Records from a data collection:

===============

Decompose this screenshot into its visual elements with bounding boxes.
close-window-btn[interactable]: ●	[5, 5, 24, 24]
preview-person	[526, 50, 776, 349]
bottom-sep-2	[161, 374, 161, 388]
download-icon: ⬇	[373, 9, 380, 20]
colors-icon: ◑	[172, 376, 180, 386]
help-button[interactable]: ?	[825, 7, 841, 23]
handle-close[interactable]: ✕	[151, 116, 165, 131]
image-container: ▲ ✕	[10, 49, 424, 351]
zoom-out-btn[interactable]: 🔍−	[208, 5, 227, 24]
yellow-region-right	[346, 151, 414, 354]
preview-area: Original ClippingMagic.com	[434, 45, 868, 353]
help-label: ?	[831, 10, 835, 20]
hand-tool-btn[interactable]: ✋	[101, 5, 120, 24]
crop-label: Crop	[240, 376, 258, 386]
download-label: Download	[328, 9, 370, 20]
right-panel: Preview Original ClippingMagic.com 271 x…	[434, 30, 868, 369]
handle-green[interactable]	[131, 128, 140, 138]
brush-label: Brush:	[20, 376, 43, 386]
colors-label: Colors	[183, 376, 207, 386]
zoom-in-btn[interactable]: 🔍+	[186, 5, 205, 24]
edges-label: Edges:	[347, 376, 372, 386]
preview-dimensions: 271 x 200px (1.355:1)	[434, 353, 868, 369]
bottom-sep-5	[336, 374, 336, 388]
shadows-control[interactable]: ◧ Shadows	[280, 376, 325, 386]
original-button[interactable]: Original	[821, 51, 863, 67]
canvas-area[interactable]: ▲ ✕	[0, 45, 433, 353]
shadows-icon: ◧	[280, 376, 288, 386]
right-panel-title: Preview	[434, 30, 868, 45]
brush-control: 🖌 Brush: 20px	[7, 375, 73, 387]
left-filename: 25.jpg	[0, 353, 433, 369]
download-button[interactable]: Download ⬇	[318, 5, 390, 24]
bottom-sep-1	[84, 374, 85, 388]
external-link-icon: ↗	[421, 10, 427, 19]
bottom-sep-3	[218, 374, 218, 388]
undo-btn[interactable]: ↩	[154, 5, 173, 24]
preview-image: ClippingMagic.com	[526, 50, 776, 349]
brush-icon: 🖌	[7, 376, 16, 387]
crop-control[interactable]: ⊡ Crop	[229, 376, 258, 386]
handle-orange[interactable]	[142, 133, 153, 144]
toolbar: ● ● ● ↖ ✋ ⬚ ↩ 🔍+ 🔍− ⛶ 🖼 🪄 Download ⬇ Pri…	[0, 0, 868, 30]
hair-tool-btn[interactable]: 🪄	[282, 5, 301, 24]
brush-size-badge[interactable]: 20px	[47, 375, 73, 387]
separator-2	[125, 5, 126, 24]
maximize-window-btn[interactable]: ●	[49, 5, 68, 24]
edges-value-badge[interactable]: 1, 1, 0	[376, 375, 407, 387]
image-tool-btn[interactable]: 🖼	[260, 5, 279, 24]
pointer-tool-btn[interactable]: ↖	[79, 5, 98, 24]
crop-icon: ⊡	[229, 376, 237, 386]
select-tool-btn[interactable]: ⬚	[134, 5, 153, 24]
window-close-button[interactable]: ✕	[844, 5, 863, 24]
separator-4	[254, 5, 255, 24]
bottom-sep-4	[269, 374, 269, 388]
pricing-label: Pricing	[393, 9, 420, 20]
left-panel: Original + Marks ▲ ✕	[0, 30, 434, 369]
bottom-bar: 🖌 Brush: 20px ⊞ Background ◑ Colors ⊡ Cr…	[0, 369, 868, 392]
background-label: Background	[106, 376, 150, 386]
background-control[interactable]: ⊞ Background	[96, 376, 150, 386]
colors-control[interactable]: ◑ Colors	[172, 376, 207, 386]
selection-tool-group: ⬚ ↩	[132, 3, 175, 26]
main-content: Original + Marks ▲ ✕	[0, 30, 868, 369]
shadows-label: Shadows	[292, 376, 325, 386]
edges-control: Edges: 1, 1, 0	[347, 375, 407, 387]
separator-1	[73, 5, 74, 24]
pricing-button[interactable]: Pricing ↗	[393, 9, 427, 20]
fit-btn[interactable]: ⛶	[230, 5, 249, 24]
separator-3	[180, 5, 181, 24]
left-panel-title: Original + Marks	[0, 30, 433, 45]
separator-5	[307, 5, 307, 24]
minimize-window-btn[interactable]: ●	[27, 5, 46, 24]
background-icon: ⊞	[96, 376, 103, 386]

===============

**WHAT THE TASK REQUIRES**
Your answer must be the complete data, repeated word for word.

**EXERCISE SOLUTION**
Decompose this screenshot into its visual elements with bounding boxes.
close-window-btn[interactable]: ●	[5, 5, 24, 24]
preview-person	[526, 50, 776, 349]
bottom-sep-2	[161, 374, 161, 388]
download-icon: ⬇	[373, 9, 380, 20]
colors-icon: ◑	[172, 376, 180, 386]
help-button[interactable]: ?	[825, 7, 841, 23]
handle-close[interactable]: ✕	[151, 116, 165, 131]
image-container: ▲ ✕	[10, 49, 424, 351]
zoom-out-btn[interactable]: 🔍−	[208, 5, 227, 24]
yellow-region-right	[346, 151, 414, 354]
preview-area: Original ClippingMagic.com	[434, 45, 868, 353]
help-label: ?	[831, 10, 835, 20]
hand-tool-btn[interactable]: ✋	[101, 5, 120, 24]
crop-label: Crop	[240, 376, 258, 386]
download-label: Download	[328, 9, 370, 20]
right-panel: Preview Original ClippingMagic.com 271 x…	[434, 30, 868, 369]
handle-green[interactable]	[131, 128, 140, 138]
brush-label: Brush:	[20, 376, 43, 386]
colors-label: Colors	[183, 376, 207, 386]
zoom-in-btn[interactable]: 🔍+	[186, 5, 205, 24]
edges-label: Edges:	[347, 376, 372, 386]
preview-dimensions: 271 x 200px (1.355:1)	[434, 353, 868, 369]
bottom-sep-5	[336, 374, 336, 388]
shadows-control[interactable]: ◧ Shadows	[280, 376, 325, 386]
original-button[interactable]: Original	[821, 51, 863, 67]
canvas-area[interactable]: ▲ ✕	[0, 45, 433, 353]
shadows-icon: ◧	[280, 376, 288, 386]
right-panel-title: Preview	[434, 30, 868, 45]
brush-control: 🖌 Brush: 20px	[7, 375, 73, 387]
left-filename: 25.jpg	[0, 353, 433, 369]
download-button[interactable]: Download ⬇	[318, 5, 390, 24]
bottom-sep-1	[84, 374, 85, 388]
external-link-icon: ↗	[421, 10, 427, 19]
bottom-sep-3	[218, 374, 218, 388]
undo-btn[interactable]: ↩	[154, 5, 173, 24]
preview-image: ClippingMagic.com	[526, 50, 776, 349]
brush-icon: 🖌	[7, 376, 16, 387]
crop-control[interactable]: ⊡ Crop	[229, 376, 258, 386]
handle-orange[interactable]	[142, 133, 153, 144]
toolbar: ● ● ● ↖ ✋ ⬚ ↩ 🔍+ 🔍− ⛶ 🖼 🪄 Download ⬇ Pri…	[0, 0, 868, 30]
hair-tool-btn[interactable]: 🪄	[282, 5, 301, 24]
brush-size-badge[interactable]: 20px	[47, 375, 73, 387]
separator-2	[125, 5, 126, 24]
maximize-window-btn[interactable]: ●	[49, 5, 68, 24]
edges-value-badge[interactable]: 1, 1, 0	[376, 375, 407, 387]
image-tool-btn[interactable]: 🖼	[260, 5, 279, 24]
pointer-tool-btn[interactable]: ↖	[79, 5, 98, 24]
crop-icon: ⊡	[229, 376, 237, 386]
select-tool-btn[interactable]: ⬚	[134, 5, 153, 24]
window-close-button[interactable]: ✕	[844, 5, 863, 24]
separator-4	[254, 5, 255, 24]
bottom-sep-4	[269, 374, 269, 388]
pricing-label: Pricing	[393, 9, 420, 20]
left-panel: Original + Marks ▲ ✕	[0, 30, 434, 369]
bottom-bar: 🖌 Brush: 20px ⊞ Background ◑ Colors ⊡ Cr…	[0, 369, 868, 392]
background-label: Background	[106, 376, 150, 386]
background-control[interactable]: ⊞ Background	[96, 376, 150, 386]
colors-control[interactable]: ◑ Colors	[172, 376, 207, 386]
selection-tool-group: ⬚ ↩	[132, 3, 175, 26]
main-content: Original + Marks ▲ ✕	[0, 30, 868, 369]
shadows-label: Shadows	[292, 376, 325, 386]
edges-control: Edges: 1, 1, 0	[347, 375, 407, 387]
separator-1	[73, 5, 74, 24]
pricing-button[interactable]: Pricing ↗	[393, 9, 427, 20]
fit-btn[interactable]: ⛶	[230, 5, 249, 24]
separator-3	[180, 5, 181, 24]
left-panel-title: Original + Marks	[0, 30, 433, 45]
separator-5	[307, 5, 307, 24]
minimize-window-btn[interactable]: ●	[27, 5, 46, 24]
background-icon: ⊞	[96, 376, 103, 386]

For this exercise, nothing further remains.